You are viewing a plain text version of this content. The canonical link for it is here.

Posted to user@cassandra.apache.org by Oleg Dulin <ol...@gmail.com> on 2012/10/09 21:56:24 UTC

1.1.1 is "repair" still needed ?

My understanding is that the repair has to happen within gc_grace period.

But in 1.1.1 you can set gc_grace by CF. A couple of my CFs that are 
frequently updated have gc_grace of 1 hour, but we do run a weekly 
repair.

So the question is, is this still needed ? Do we even need to run 
nodetool repair ?

If gc_grace is 10 days on all other CFs, are we saying that as long as 
we restart that node within the 10 day period we don't need to run 
nodetool repair ?

The reason I bring this up is because repair once in a while runs for 
more than a day on some of these nodes (500+Gigs of data) and it is 
causing slowness with read requests.


-- 
Regards,
Oleg Dulin
NYC Java Big Data Engineer
http://www.olegdulin.com/

Re: 1.1.1 is "repair" still needed ?

Posted by Watanabe Maki <wa...@gmail.com>.

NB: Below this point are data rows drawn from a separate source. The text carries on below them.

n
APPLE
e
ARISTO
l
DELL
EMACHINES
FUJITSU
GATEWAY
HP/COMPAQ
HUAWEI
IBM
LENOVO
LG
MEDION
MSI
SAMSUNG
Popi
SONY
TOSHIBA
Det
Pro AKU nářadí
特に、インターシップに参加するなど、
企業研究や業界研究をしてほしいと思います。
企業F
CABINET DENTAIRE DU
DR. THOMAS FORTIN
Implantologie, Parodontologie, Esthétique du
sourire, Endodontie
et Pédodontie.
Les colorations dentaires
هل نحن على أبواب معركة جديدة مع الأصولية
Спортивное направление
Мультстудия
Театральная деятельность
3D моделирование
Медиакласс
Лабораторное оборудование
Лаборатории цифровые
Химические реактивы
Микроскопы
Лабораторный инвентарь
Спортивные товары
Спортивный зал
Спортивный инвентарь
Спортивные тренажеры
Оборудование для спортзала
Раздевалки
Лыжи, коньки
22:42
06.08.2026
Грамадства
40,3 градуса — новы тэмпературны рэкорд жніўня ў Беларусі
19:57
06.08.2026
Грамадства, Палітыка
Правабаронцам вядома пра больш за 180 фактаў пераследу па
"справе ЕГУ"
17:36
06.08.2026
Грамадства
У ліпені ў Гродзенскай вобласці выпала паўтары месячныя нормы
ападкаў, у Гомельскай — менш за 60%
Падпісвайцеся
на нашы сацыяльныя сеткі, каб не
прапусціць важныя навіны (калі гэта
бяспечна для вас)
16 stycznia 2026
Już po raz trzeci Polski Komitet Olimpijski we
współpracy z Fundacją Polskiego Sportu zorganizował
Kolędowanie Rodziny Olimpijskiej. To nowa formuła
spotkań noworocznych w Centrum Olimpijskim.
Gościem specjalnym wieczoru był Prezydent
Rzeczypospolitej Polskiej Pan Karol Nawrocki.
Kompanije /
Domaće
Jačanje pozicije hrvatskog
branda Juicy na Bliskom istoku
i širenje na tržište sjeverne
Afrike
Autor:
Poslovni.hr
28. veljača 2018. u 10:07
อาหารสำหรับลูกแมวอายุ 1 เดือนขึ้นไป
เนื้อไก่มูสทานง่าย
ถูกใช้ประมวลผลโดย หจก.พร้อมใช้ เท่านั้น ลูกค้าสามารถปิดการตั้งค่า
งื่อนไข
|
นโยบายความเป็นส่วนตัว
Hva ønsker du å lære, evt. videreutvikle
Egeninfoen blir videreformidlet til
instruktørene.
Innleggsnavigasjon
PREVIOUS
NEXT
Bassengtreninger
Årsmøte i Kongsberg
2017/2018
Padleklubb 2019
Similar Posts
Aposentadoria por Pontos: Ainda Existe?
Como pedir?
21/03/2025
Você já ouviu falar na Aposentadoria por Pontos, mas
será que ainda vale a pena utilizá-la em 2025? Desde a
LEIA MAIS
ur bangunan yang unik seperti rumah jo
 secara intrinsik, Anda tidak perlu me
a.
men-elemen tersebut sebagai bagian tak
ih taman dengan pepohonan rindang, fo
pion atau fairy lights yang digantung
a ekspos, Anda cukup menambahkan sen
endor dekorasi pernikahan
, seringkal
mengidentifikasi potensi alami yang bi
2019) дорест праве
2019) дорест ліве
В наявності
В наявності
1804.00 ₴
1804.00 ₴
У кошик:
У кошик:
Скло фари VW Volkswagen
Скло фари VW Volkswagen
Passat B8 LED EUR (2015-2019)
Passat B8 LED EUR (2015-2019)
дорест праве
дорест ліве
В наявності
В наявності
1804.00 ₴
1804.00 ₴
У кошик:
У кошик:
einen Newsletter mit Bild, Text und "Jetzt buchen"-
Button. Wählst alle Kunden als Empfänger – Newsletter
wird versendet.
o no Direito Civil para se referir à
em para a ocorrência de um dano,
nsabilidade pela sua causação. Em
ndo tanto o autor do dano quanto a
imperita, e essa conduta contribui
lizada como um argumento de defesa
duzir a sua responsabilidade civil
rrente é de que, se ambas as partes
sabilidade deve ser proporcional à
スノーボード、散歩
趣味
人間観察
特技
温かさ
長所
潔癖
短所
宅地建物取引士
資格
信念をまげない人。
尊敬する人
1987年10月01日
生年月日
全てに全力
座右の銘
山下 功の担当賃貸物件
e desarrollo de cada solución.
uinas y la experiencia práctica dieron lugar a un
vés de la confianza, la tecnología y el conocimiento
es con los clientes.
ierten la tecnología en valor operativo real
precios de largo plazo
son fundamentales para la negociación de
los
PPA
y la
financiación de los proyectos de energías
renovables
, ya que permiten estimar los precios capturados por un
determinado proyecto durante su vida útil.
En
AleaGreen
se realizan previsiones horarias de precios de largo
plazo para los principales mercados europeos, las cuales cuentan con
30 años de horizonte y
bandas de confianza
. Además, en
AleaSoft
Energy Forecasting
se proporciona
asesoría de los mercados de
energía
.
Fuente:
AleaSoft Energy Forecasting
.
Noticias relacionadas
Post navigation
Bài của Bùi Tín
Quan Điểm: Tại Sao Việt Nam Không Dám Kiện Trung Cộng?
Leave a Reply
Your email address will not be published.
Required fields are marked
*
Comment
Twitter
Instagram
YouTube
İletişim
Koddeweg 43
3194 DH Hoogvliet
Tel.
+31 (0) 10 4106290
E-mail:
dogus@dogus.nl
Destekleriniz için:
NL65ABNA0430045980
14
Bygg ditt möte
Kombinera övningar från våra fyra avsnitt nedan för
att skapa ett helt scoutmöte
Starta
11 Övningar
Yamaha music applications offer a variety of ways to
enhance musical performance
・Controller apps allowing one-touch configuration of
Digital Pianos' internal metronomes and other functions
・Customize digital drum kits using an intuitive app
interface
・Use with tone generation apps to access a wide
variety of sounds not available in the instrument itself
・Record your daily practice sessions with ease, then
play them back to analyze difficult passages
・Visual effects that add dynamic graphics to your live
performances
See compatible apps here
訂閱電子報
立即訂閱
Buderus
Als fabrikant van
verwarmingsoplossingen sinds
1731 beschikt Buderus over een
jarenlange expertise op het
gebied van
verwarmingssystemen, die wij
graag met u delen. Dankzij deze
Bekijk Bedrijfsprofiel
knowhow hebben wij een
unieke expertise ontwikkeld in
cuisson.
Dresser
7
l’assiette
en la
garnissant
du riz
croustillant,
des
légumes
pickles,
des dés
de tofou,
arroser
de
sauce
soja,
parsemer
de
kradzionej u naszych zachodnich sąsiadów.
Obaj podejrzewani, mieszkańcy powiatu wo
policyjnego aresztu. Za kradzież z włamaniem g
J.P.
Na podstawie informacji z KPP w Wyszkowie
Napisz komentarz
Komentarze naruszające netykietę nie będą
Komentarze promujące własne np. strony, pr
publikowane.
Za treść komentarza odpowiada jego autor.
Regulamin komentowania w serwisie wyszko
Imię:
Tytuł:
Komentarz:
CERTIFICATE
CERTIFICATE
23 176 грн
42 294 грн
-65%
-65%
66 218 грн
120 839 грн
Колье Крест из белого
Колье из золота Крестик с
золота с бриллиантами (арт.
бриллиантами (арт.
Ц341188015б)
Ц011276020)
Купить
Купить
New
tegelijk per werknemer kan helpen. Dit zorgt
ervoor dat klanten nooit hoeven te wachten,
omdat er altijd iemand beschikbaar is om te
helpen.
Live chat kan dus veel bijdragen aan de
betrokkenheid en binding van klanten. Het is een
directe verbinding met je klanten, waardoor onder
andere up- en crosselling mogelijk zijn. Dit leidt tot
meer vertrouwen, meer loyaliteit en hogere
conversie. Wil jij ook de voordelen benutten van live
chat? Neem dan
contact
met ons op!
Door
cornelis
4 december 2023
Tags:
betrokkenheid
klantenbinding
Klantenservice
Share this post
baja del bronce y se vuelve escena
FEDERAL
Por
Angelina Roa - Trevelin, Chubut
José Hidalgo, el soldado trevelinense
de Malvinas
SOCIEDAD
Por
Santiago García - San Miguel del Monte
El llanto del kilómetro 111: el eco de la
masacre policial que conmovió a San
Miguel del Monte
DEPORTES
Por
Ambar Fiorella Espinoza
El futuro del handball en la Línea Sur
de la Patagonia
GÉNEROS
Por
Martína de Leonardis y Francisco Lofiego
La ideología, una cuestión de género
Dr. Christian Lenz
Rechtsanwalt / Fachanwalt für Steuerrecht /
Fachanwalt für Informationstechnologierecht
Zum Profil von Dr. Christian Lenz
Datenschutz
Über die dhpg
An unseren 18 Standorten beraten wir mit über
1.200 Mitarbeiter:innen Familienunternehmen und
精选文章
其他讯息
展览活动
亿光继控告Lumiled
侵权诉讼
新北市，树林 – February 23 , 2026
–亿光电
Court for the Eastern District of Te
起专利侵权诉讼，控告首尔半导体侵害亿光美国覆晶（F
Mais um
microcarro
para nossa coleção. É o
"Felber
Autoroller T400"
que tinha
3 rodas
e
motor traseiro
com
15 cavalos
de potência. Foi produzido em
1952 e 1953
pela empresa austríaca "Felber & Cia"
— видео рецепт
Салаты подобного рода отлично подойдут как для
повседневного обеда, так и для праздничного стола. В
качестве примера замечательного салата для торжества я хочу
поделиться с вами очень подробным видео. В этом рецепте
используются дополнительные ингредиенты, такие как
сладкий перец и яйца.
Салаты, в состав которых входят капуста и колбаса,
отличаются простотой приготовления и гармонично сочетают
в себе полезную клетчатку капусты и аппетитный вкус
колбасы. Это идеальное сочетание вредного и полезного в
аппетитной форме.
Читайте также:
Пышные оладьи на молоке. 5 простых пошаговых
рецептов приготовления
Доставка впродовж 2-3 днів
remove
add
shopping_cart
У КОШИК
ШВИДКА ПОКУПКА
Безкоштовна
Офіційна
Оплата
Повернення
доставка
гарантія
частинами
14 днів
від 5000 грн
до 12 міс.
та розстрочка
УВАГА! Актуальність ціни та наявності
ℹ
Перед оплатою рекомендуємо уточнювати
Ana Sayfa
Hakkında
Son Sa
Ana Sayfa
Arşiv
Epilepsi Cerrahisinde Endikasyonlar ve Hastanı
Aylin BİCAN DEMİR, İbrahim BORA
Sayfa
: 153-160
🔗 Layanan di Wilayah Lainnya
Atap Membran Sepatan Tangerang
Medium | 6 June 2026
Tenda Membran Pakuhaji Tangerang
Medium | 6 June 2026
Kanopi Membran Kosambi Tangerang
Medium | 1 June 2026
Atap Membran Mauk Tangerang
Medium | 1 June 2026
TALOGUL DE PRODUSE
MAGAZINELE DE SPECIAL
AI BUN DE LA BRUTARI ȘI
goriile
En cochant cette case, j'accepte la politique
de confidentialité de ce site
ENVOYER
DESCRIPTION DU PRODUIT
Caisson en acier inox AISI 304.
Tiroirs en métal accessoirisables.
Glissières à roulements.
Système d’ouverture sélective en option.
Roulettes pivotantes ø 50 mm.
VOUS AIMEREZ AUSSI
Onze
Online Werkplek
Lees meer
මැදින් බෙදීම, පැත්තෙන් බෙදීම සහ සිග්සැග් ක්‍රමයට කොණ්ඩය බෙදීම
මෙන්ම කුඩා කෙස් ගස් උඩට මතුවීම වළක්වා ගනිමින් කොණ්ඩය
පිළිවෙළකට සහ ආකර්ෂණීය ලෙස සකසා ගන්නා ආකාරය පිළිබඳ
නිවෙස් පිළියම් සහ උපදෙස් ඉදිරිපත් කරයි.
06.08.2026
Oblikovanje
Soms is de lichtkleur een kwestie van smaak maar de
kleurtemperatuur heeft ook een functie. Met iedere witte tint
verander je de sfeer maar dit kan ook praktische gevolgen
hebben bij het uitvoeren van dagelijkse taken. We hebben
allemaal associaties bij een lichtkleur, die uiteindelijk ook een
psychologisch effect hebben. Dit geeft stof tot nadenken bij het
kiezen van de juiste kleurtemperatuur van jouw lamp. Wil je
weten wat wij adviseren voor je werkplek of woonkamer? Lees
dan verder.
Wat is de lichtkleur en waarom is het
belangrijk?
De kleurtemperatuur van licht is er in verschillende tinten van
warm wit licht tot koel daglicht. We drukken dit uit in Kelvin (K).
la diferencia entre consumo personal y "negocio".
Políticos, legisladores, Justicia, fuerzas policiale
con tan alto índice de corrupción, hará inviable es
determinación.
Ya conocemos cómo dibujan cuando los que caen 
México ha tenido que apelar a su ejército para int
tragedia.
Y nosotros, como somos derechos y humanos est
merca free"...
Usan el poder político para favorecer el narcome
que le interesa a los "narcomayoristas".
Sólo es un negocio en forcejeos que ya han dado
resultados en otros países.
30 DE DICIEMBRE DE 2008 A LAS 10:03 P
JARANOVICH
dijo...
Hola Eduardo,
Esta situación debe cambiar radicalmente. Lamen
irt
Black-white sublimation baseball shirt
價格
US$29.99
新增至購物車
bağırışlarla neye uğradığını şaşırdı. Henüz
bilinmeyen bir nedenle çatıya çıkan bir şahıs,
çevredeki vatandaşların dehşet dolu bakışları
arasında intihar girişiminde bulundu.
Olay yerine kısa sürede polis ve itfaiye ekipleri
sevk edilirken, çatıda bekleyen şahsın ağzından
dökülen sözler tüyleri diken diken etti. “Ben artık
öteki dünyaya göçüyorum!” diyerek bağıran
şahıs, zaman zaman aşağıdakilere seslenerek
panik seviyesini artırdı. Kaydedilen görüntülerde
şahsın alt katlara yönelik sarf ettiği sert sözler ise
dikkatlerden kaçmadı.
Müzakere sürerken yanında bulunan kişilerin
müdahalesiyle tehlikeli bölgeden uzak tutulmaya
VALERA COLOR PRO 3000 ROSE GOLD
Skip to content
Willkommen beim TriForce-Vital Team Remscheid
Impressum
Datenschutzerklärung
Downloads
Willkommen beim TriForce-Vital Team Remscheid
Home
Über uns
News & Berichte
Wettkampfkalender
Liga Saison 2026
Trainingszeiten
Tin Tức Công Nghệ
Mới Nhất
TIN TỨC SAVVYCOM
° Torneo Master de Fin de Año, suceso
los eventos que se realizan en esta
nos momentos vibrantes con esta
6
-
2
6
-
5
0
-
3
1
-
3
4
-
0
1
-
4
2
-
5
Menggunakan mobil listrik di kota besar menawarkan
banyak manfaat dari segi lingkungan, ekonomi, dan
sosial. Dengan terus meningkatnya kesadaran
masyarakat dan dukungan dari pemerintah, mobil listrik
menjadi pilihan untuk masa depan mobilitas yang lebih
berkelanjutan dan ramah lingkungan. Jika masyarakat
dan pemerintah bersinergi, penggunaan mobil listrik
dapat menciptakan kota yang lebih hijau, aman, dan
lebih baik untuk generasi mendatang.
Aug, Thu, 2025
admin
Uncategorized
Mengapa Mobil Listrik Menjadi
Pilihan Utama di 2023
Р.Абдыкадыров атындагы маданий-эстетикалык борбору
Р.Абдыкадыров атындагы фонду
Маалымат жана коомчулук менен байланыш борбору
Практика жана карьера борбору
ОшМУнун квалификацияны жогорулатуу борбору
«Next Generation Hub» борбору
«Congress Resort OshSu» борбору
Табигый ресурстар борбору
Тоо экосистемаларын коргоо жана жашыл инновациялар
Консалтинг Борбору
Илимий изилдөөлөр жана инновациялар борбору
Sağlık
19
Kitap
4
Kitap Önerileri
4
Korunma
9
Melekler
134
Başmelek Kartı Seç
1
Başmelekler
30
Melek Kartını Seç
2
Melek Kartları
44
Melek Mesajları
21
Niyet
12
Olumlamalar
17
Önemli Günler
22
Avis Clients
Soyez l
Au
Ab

Oh sorry. It's pretty nice to know that.


On 2012/10/12, at 0:18, "B. Todd Burruss" <bt...@gmail.com> wrote:

> as of 1.0 (CASSANDRA-2034) hints are generated for nodes that timeout.
> 
> On Thu, Oct 11, 2012 at 3:55 AM, Watanabe Maki <wa...@gmail.com> wrote:
>> Even if HH works fine, HH will not be created until the failure detector marks  the node is dead.
>> HH will not be created for partially timeouted mutation request ( but meets CL ) also... In my understanding...
>> 
>> 
>> On 2012/10/11, at 5:55, Rob Coli <rc...@palominodb.com> wrote:
>> 
>>> On Tue, Oct 9, 2012 at 12:56 PM, Oleg Dulin <ol...@gmail.com> wrote:
>>>> My understanding is that the repair has to happen within gc_grace period.
>>>> [ snip ]
>>>> So the question is, is this still needed ? Do we even need to run nodetool
>>>> repair ?
>>> 
>>> If Hinted Handoff works in your version of Cassandra, and that version
>>> is > 1.0, you "should" not need to repair if no node has crashed or
>>> been down for longer than max_hint_window_in_ms. This is because after
>>> 1.0, any failed write to a remote replica results in a hint, so any
>>> DELETE should eventually be fully replicated.
>>> 
>>> However hinted handoff is meaningfully broken between 1.1.0 and 1.1.6
>>> (unreleased) so you cannot rely on the above heuristic for
>>> consistency. In these versions, you have to repair (or read repair
>>> 100% of keys) once every GCGraceSeconds to prevent the possibility of
>>> zombie data. If it were possible to repair on a per-columnfamily
>>> basis, you could get a significant win by only repairing
>>> columnfamilies which take DELETE traffic.
>>> 
>>> https://issues.apache.org/jira/browse/CASSANDRA-4772
>>> 
>>> =Rob
>>> 
>>> --
>>> =Robert Coli
>>> AIM&GTALK - rcoli@palominodb.com
>>> YAHOO - rcoli.palominob
>>> SKYPE - rcoli_palominodb

Re: 1.1.1 is "repair" still needed ?

Posted by "B. Todd Burruss" <bt...@gmail.com>.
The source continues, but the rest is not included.